Search the entries below for the string "oyster" and copy the lines that hold it.

:: The input ::

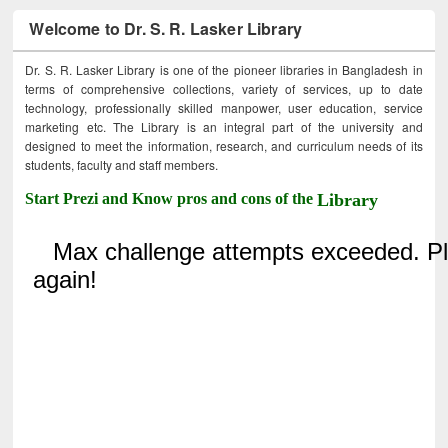
Welcome to Dr. S. R. Lasker Library
Dr. S. R. Lasker Library is one of the pioneer libraries in Bangladesh in
terms of comprehensive collections, variety of services, up to date
technology, professionally skilled manpower, user education, service
marketing etc. The Library is an integral part of the university and
designed to meet the information, research, and curriculum needs of its
students, faculty and staff members.
Start Prezi and Know pros and cons of the
Library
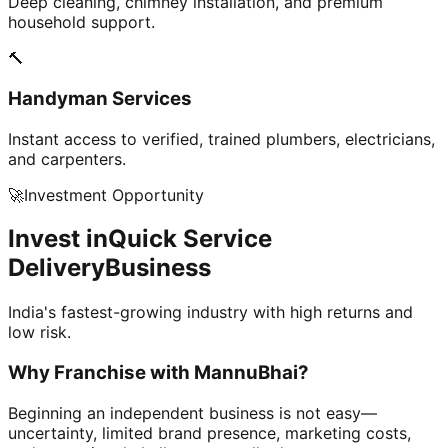
Deep cleaning, chimney installation, and premium
household support.
🔨
Handyman Services
Instant access to verified, trained plumbers, electricians,
and carpenters.
🚀
Investment Opportunity
Invest in
Quick Service
Delivery
Business
India's fastest-growing industry with high returns and
low risk.
Why Franchise with
MannuBhai?
Beginning an independent business is not easy—
uncertainty, limited brand presence, marketing costs,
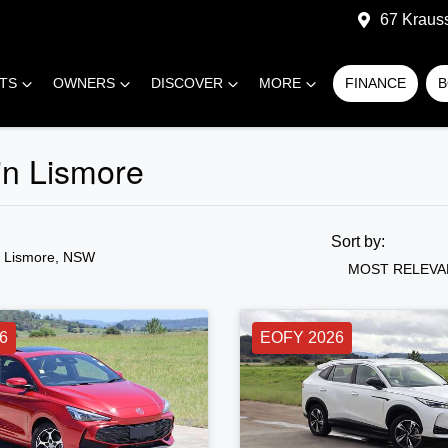
67 Kraus
RTS
OWNERS
DISCOVER
MORE
FINANCE
B
in Lismore
Sort by:
n Lismore, NSW
MOST RELEVA
6
EOFY 2026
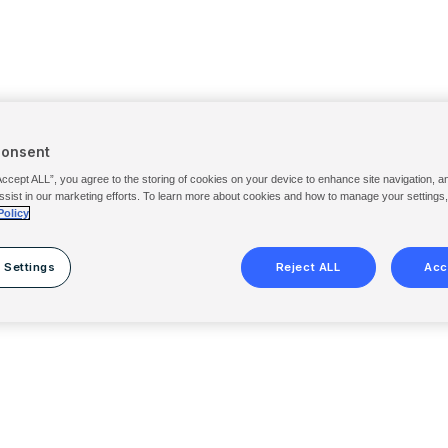
Consent
Accept ALL”, you agree to the storing of cookies on your device to enhance site navigation, a
ssist in our marketing efforts. To learn more about cookies and how to manage your settings
Policy
 Settings
Reject ALL
Acc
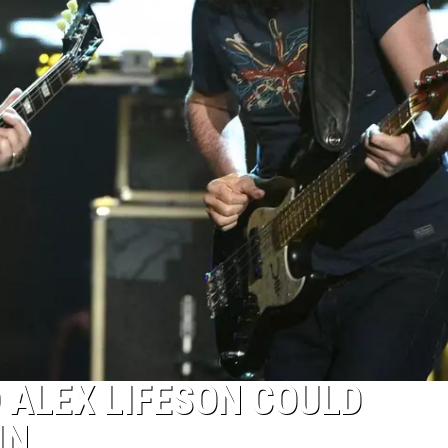
D ALEX LIFESON COULD
IN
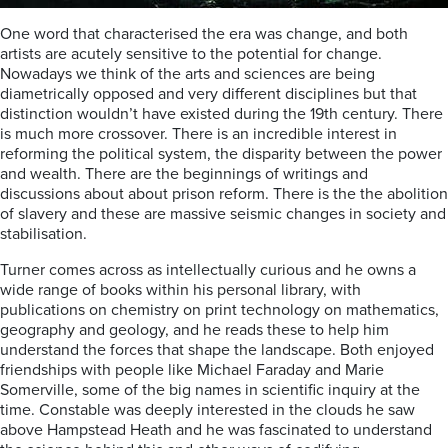
One word that characterised the era was change, and both
artists are acutely sensitive to the potential for change.
Nowadays we think of the arts and sciences are being
diametrically opposed and very different disciplines but that
distinction wouldn’t have existed during the 19th century. There
is much more crossover. There is an incredible interest in
reforming the political system, the disparity between the power
and wealth. There are the beginnings of writings and
discussions about about prison reform. There is the the abolition
of slavery and these are massive seismic changes in society and
stabilisation.
Turner comes across as intellectually curious and he owns a
wide range of books within his personal library, with
publications on chemistry on print technology on mathematics,
geography and geology, and he reads these to help him
understand the forces that shape the landscape. Both enjoyed
friendships with people like Michael Faraday and Marie
Somerville, some of the big names in scientific inquiry at the
time. Constable was deeply interested in the clouds he saw
above Hampstead Heath and he was fascinated to understand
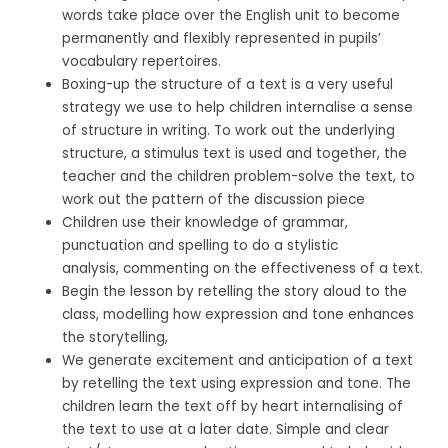
words take place over the English unit to become
permanently and flexibly represented in pupils’
vocabulary repertoires.
Boxing-up the structure of a text is a very useful
strategy we use to help children internalise a sense
of structure in writing.
To work out the underlying
structure, a stimulus text is used and together, the
teacher and the children problem-solve the text, to
work out the pattern of the discussion piece
Children use
their knowledge of grammar,
punctuation and spelling to do a
s
tylistic
analysis, commenting on the effectiveness of a text.
Begin the lesson by retelling the story aloud to the
class, modelling how expression and tone enhances
the storytelling,
We generate excitement and anticipation of a text
by retelling the text using expression and tone. The
children learn the text off by heart internalising of
the text to use at a later date. Simple and clear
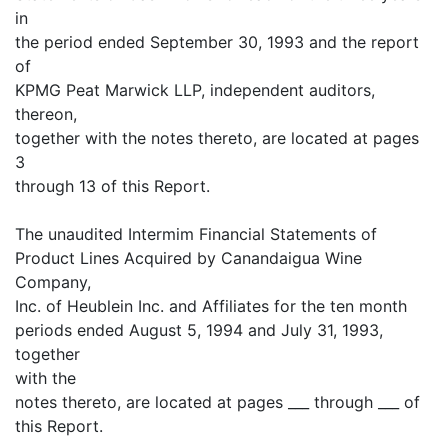
in
the period ended September 30, 1993 and the report
of
KPMG Peat Marwick LLP, independent auditors,
thereon,
together with the notes thereto, are located at pages
3
through 13 of this Report.
The unaudited Intermim Financial Statements of
Product Lines Acquired by Canandaigua Wine
Company,
Inc. of Heublein Inc. and Affiliates for the ten month
periods ended August 5, 1994 and July 31, 1993,
together
with the
notes thereto, are located at pages ___ through ___ of
this Report.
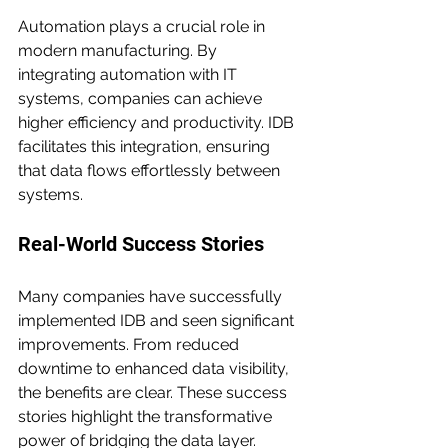
Automation plays a crucial role in 
modern manufacturing. By 
integrating automation with IT 
systems, companies can achieve 
higher efficiency and productivity. IDB 
facilitates this integration, ensuring 
that data flows effortlessly between 
systems.
Real-World Success Stories
Many companies have successfully 
implemented IDB and seen significant 
improvements. From reduced 
downtime to enhanced data visibility, 
the benefits are clear. These success 
stories highlight the transformative 
power of bridging the data layer.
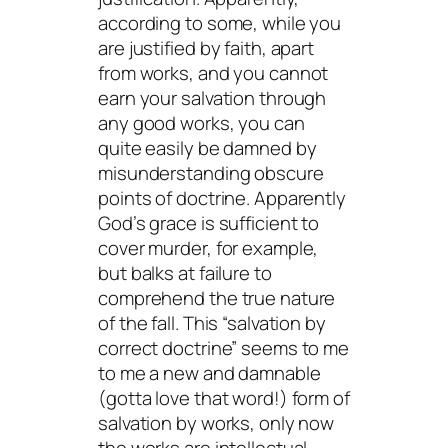
according to some, while you
are justified by faith, apart
from works, and you cannot
earn your salvation through
any good works, you can
quite easily be damned by
misunderstanding obscure
points of doctrine. Apparently
God’s grace is sufficient to
cover murder, for example,
but balks at failure to
comprehend the true nature
of the fall. This “salvation by
correct doctrine” seems to me
to me a new and damnable
(gotta love that word!) form of
salvation by works, only now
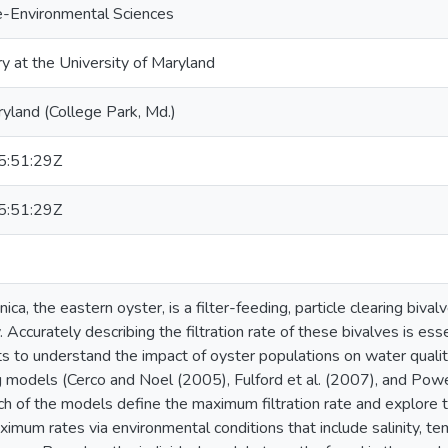
e-Environmental Sciences
ry at the University of Maryland
ryland (College Park, Md.)
:51:29Z
:51:29Z
nica, the eastern oyster, is a filter-feeding, particle clearing biva
Accurately describing the filtration rate of these bivalves is e
s to understand the impact of oyster populations on water quality
ng models (Cerco and Noel (2005), Fulford et al. (2007), and Powel
 of the models define the maximum filtration rate and explore the
imum rates via environmental conditions that include salinity, te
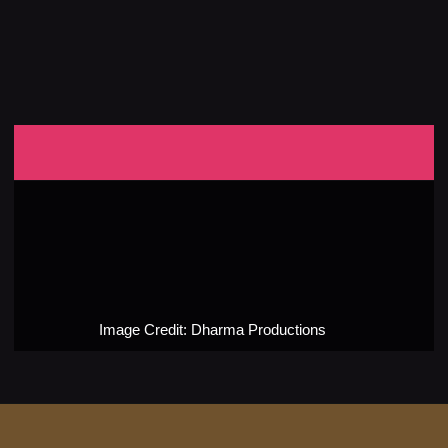
Image Credit: Dharma Productions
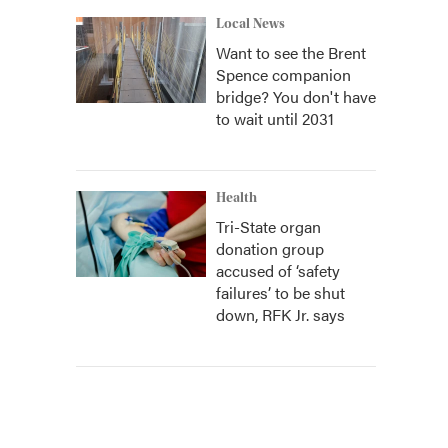
Local News
Want to see the Brent
Spence companion
bridge? You don't have
to wait until 2031
Health
Tri-State organ
donation group
accused of ‘safety
failures’ to be shut
down, RFK Jr. says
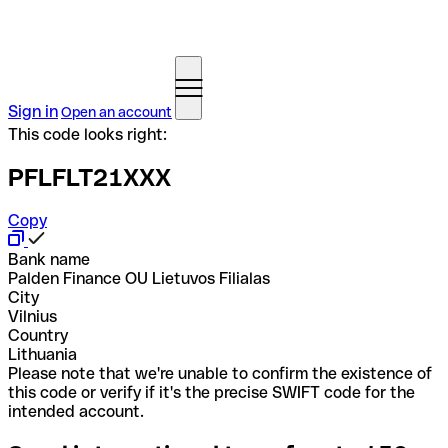
Sign in
Open an account
This code looks right:
PFLFLT21XXX
Copy
Bank name
Palden Finance OU Lietuvos Filialas
City
Vilnius
Country
Lithuania
Please note that we're unable to confirm the existence of
this code or verify if it's the precise SWIFT code for the
intended account.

:::

◆ **Output of the task**
nica, the eastern oyster, is a filter-feeding, particle clearing biva
s to understand the impact of oyster populations on water quality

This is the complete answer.